Am I Really an INFJ?

Okay, it's been a while. But over the past few months, I've been trying to observe myself and figure my type out definitely... but I'm going in circles and its painstakingly frustrating.
At first, I was getting more confident in my being INFJ, since some people here thought I leaned more to those preferences. Then, I noticed that I can jump to conclusions about people (but I still consider their situation afterwards), and I was thinking I might be more of an INFP. Then I took two cognitive functions tests: my Ni was actually pretty high, and I think Fi was the third most used on both of them. My least used function for both tests alternated between Si and Se. So I thought I might really be an Ni user and an INFJ.
Then I talked to my friend, and she said she wouldn't be surprised if I used Fi dominantly. So now I'm confused and lost and I don't want to be wrong in typing myself, but it bothers me by being so open-ended.
If anyone could answer, what could really be a defining point in figuring out my type? I hope to confide in some of my other friends to help too, and hopefully someone on the forums could help. Thank you!
 
So now I'm confused and lost and I don't want to be wrong in typing myself, but it bothers me by being so open-ended.
!

This sounds very INFJish, but here are some links to web pages that compare INFJs to INFPs: The first one is actually from this forum- http://www.infjs.com/forums/showthread.php?t=23470 (A quote on this page from [MENTION=407]Soulful[/MENTION] :
INFPs tend to be more comfortable with the open-ended. INFJs are more likely to be (pardon me, fellow members) control freaks.
you can decide for yourself whether you agree)
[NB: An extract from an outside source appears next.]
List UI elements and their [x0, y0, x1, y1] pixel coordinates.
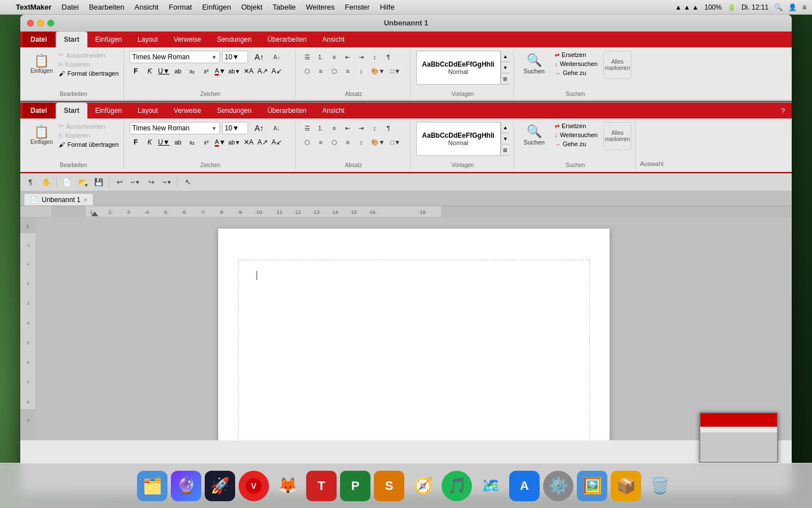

http://www.preludecharacteranalysis.com/types/infj/vs/infp

http://theintuitivemusician.com/tell-infj-vs-infp/

It's plausible that your J and P preferences are so close that it's impossible to tell. You might have to settle with being an INFJ/P. Although, sterotypically, Judgers are more organized than Perceivers so that's one way to approach it. Why don't you make the search for your type more about understanding yourself better than finding out which specific type you are? You are unique! You could probably read descriptions from each of the sixteen personality types and find something that you identify with in each one. I understand that it bothers you to have typing yourself be so open- ended, but typing for some people isn't that easy.
 
MoonstoneSky said:
Then I took two cognitive functions tests

As a note, both various Jungian analysts and Dario Nardi have tried making functions tests, and they rarely support that the "standard model" saying INFJs tend to have NiFeTiSe as their model, actually holds -- usually the results are a lot more free-flowing and don't follow the purported rules.
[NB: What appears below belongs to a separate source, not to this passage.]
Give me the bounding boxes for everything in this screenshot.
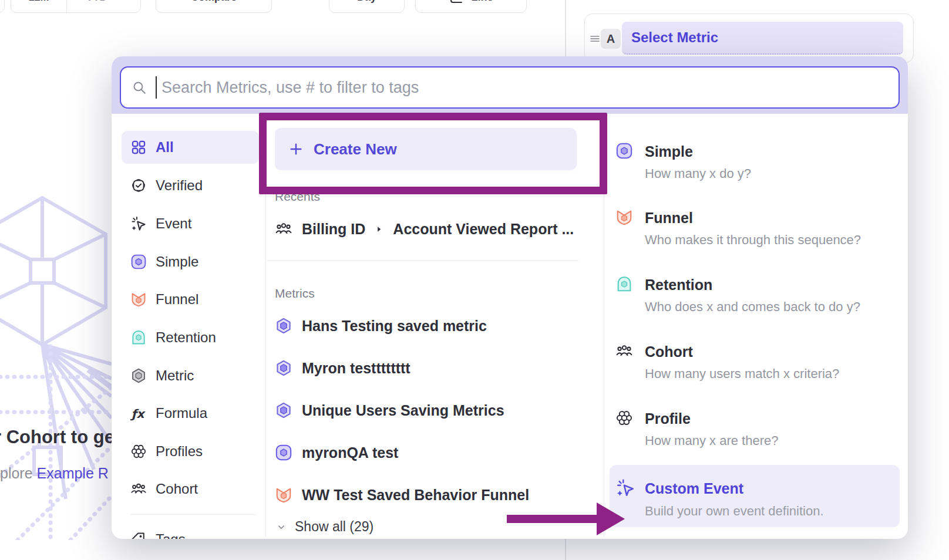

You should see the functions models they come up with as a bunch of loose patterns, rather than empirically valid models that capture the reality of the functions.
 
Well you see, there are many stages in the development of understanding type -- that's stage 1, when people realize there's more to it than the test.

But, then you look deeper and realize the dichotomies hardly equal the test -- the test only has some of the most common, some of the more superficial features, and there's a lot more reading you can do about the concepts underlying them. If you pick up a good book, you realize that the dichotomies tell you a lot of things in general, and are more philosophical than you might have realized. J/P isn't just about messy vs organized, but in some sense about the drive to exact order, versus the drive to simply be, simply observe, and let things unfold. The problem is the tests only cover the most superficial version of order-exacting vs spontaneous perception, in the form of things like "do you like to follow a schedule."

What is shaky isn't necessarily the functions themselves but the idea that the dichotomies and the functions get you the same type. If anything, there's a LOT of cases of someone who is a dichotomies-introvert and yet fits something like a Te-dominant by many definitions you commonly find of Te -- why? They're factual. They prefer efficiency. They're no-nonsense and objective.

The other step is to realize there are a lot of slightly different ways of looking at the functions.

I'm not saying the functions are wrong so much as the two typologies are distinct. To get an idea just how loose the correlation is, the oft-used model that says INFJ=NiFeTiSe is NOT what the original founder of MBTI theory, Isabel Myers, thought is the model -- she said it's NiFeTeSe. This model hasn't caught on as much -- that's about it. There are numerous quantitative studies done to see if in fact there is a pattern in the MBTI test form responses that indicates significant support for these models, and they almost always show there's huge problems....which suggests that the type dynamics models are more a philosophical blueprint than empirically coinciding with the established MBTI types hat accord with the tests. It's possible the Jungian analyst John Beebe is responsible in part for popularizing the commonly used model, as he is one of the few people who is both in the Jung world and in communication with MBTI typologists. Most other Carl Jung followers, like Jung, didn't make much effort to popularize the typology, and not all of them think it is something they find useful.

Just by the way, the concept that the functions always occur as 8 is not so much due to Carl Jung as due to the more modern theorists. Some think INFJ vs INTJ is about Te-Fi vs Fe-Ti but that doesn't accord either with Jung or Myers.

It doesn't mean it isn't philosophically an interesting model --- just that these are ways of seeing the type constructs in action, not necessarily something hard and fast "THE" way to view type.